There are other reasons for this stagnation, and in some demographics decline, of longevity. A fierce winter flu season a few years ago contributed. Other nations, even developed ones such as Germany, have seen a similar if less dramatic pattern.
And yet in Scandinavia, where they stubbornly cleave to the fuddy-duddy nonsense about investing heavily in health and social care, longevity continued its ascent.
It is with the potential remedies that we wave goodbye to reality and enter the realm of fantasy. None of the ensuing suggestions will be enacted by this government for various reasons, the most compelling being that it couldn’t care less about increasing the spans of net losers to the exchequer.
Whether parts of the administration actively welcome the prospect of the needy popping their clogs early, who can say?
While professional pride dictates that I pore obsessively over Dominic Cummings’ blog entries, this is one of those activities for which life – even longer in Denmark or Finland – feels immeasurably too short.
So I cannot say how far his summa cum laude studies in the social Darwinism of Ayn extends. But it seems probable that our “government of the people” contains minds that dwell lovingly on the savings in pensions and medical costs to be had from thinning the herd.
On the Tory benches and in the ranks of shady Spads like that eugenicist dummy may be people who regard a pandemic virus as less public heath crisis than potential fiscal windfall.
So far as extending life span, NHS spending is clearly the primary factor.
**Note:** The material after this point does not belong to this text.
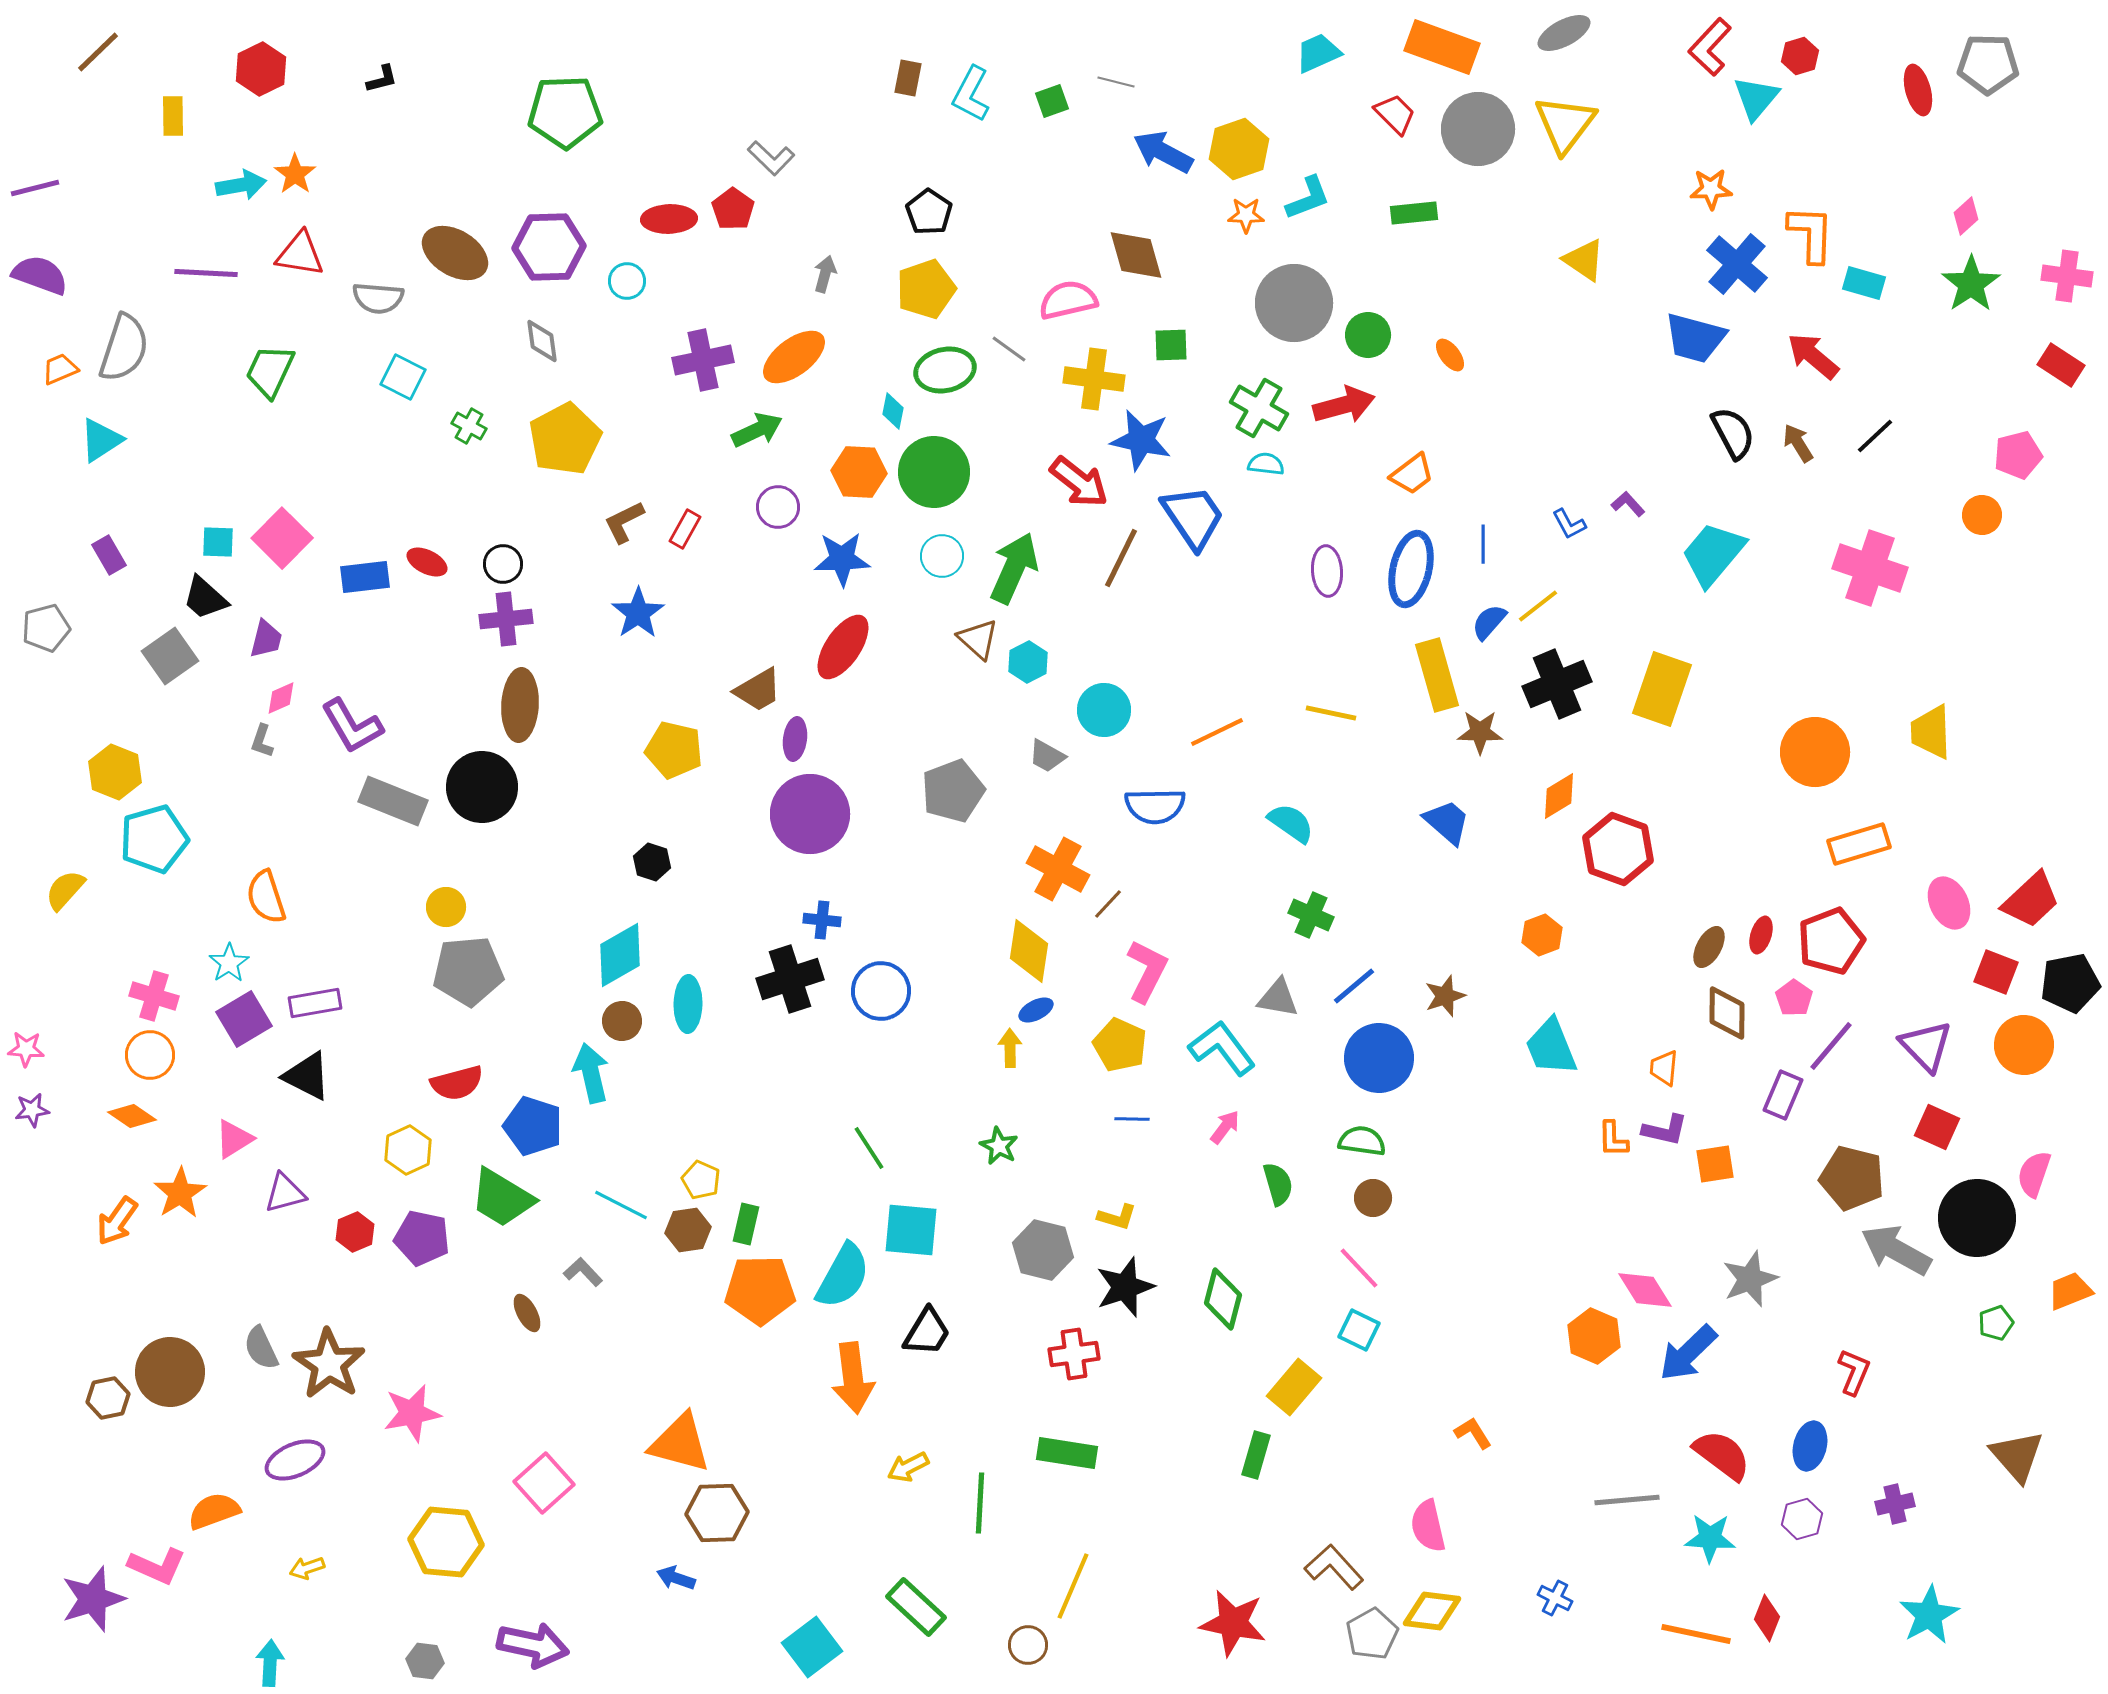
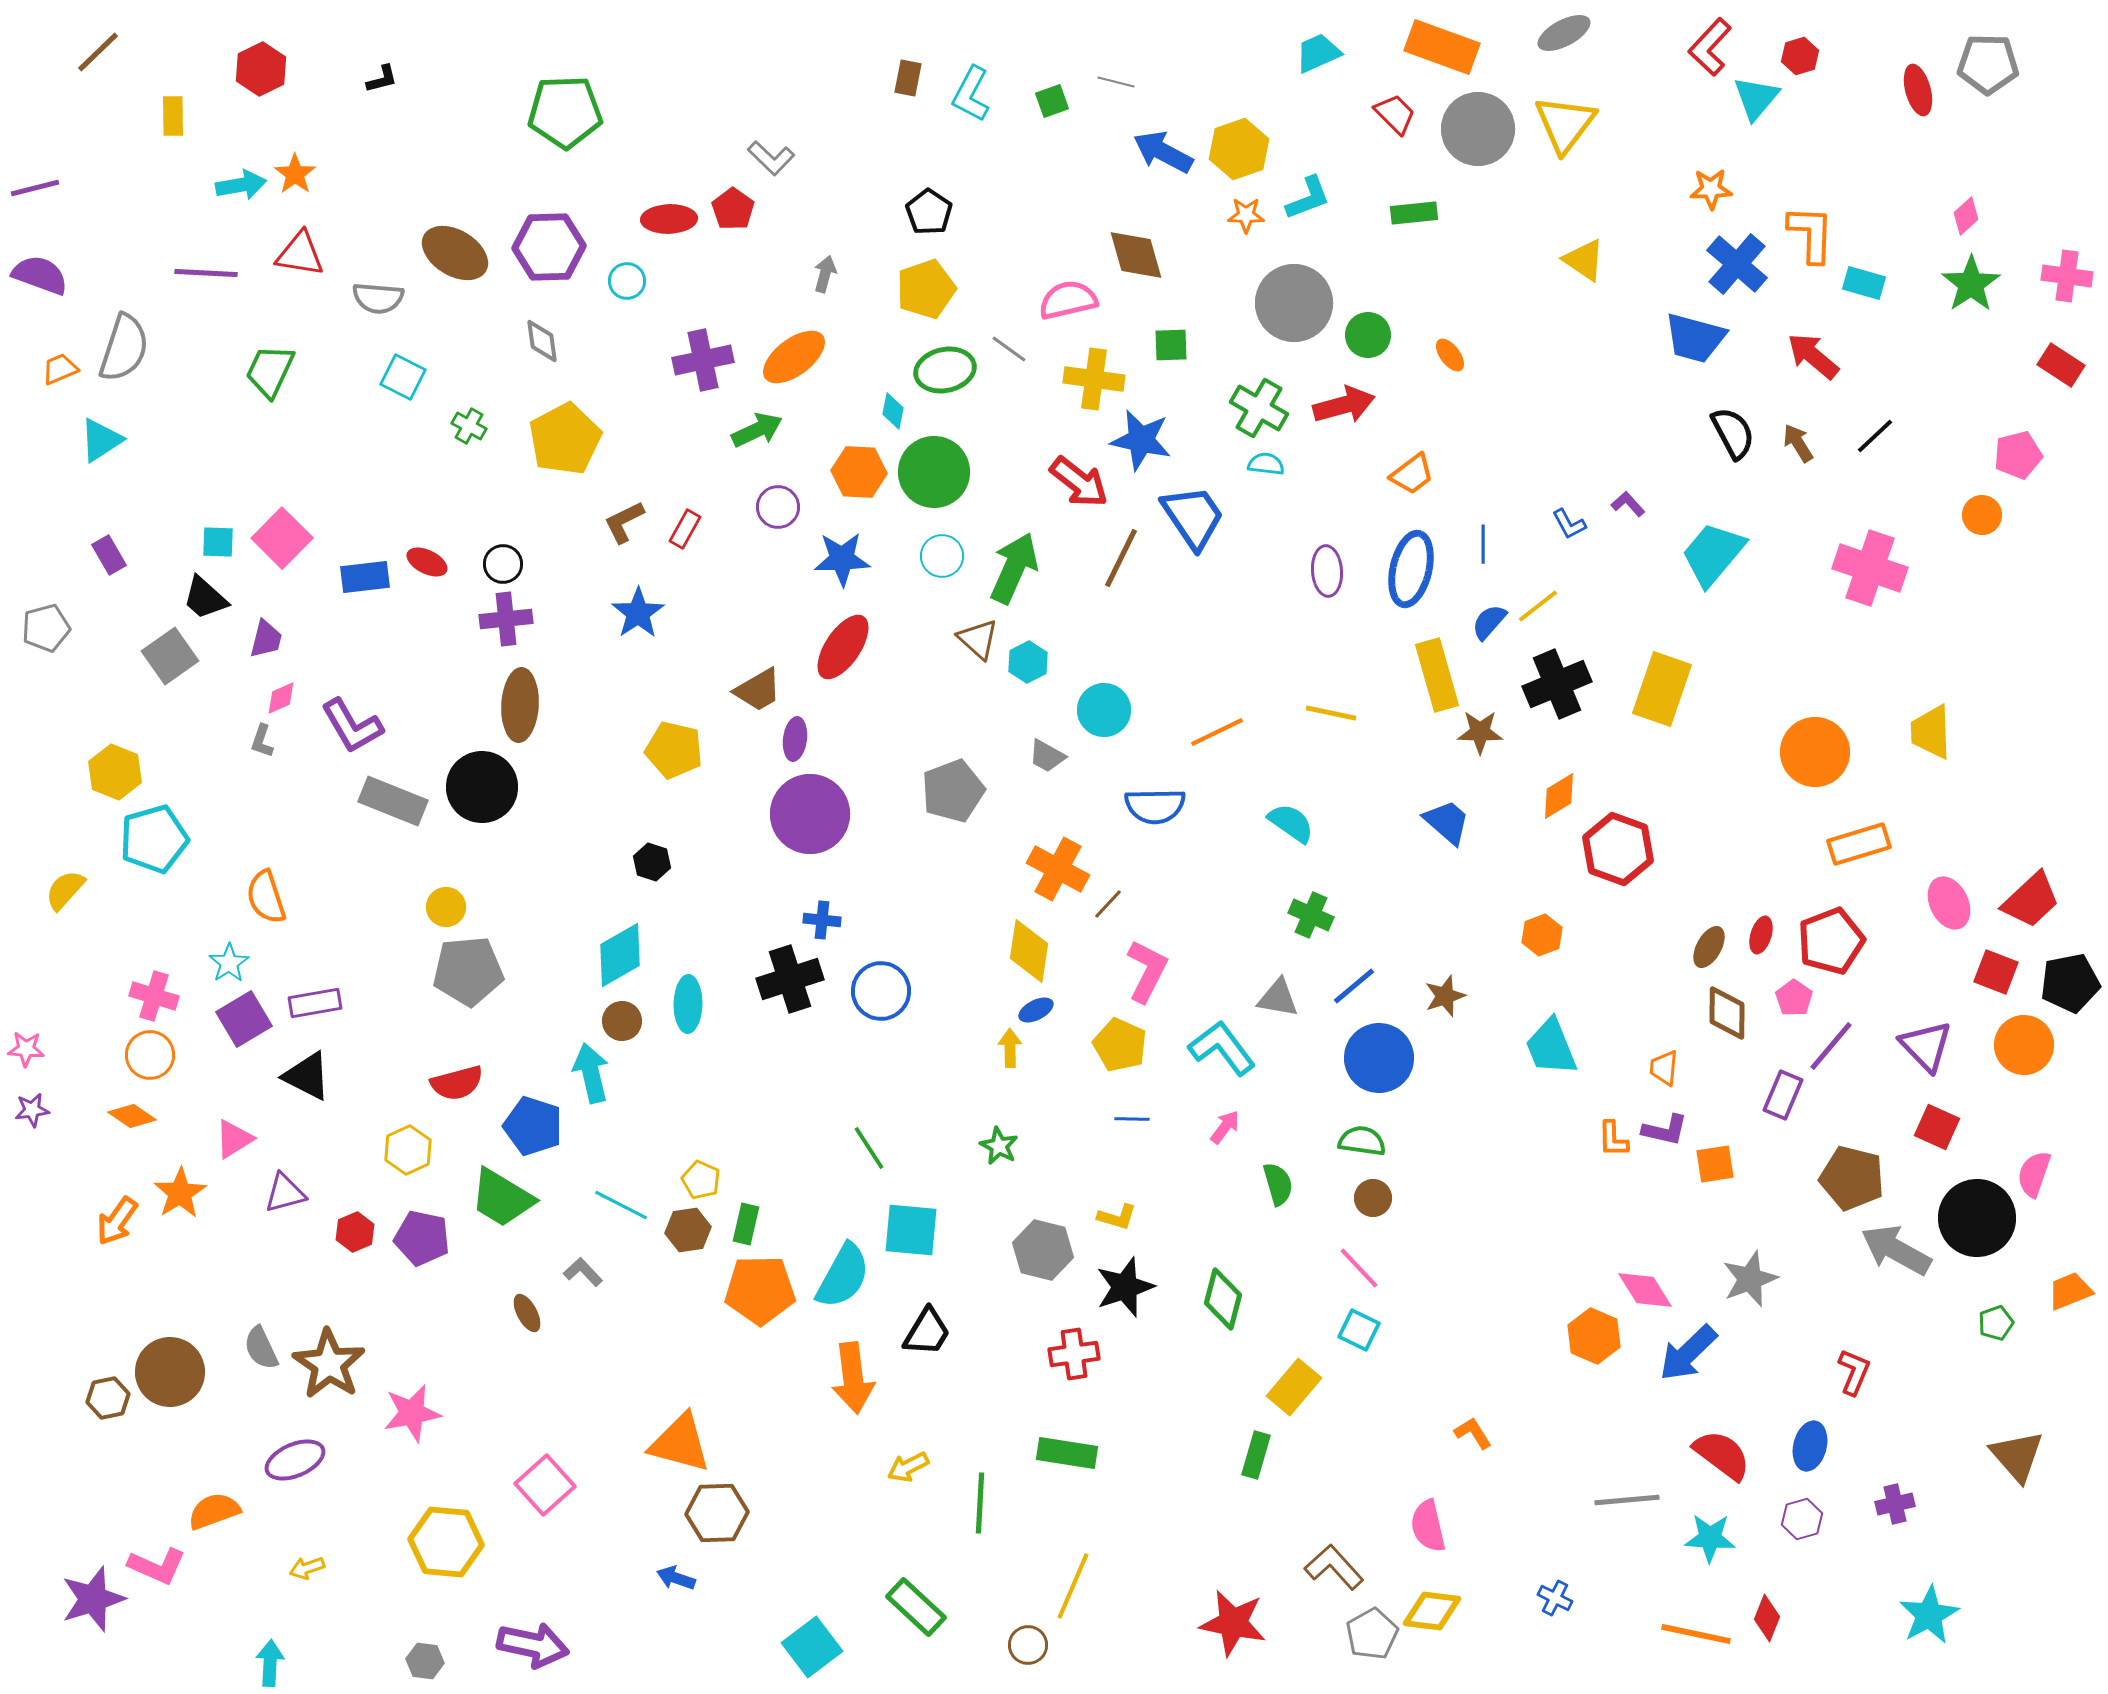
pink square at (544, 1483): moved 1 px right, 2 px down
Invariably, money is the strongest driver, as a glance at the Korean peninsula confirms.
However chasmic the north-south divide here, it is more so there. South Koreans of both genders survive about a decade longer than brethren across the border.
But it isn’t solely about spending. Although Bernie Sanders is under mock-friendly fire from Democrat rivals over this, he is correct to cite health care in defiance of the lazy consensus that Fidel Castro was a uniform disaster for his people.
While Cuba’s spending on health is a minuscule fraction of the United States’, life expectancy is virtually identical. This is partly because Cuba has a remarkably high ratio of doctors per capita, and partly thanks to education.
So in the certainty that Boris Johnson and the health secretary Matt Hancock, a sock puppet in desperate need of self-isolation if ever one was, have no genuine desire to plug the shortfall in GPs, nurses, radiologists, etc, here’s an idea.
Make nutritional and general fitness studies a mandatory core curriculum subject from five to 16. Teach children up to GCSE level the importance of avoiding obesity in much the way they are taught the value of not picking up sexually transmitted infections.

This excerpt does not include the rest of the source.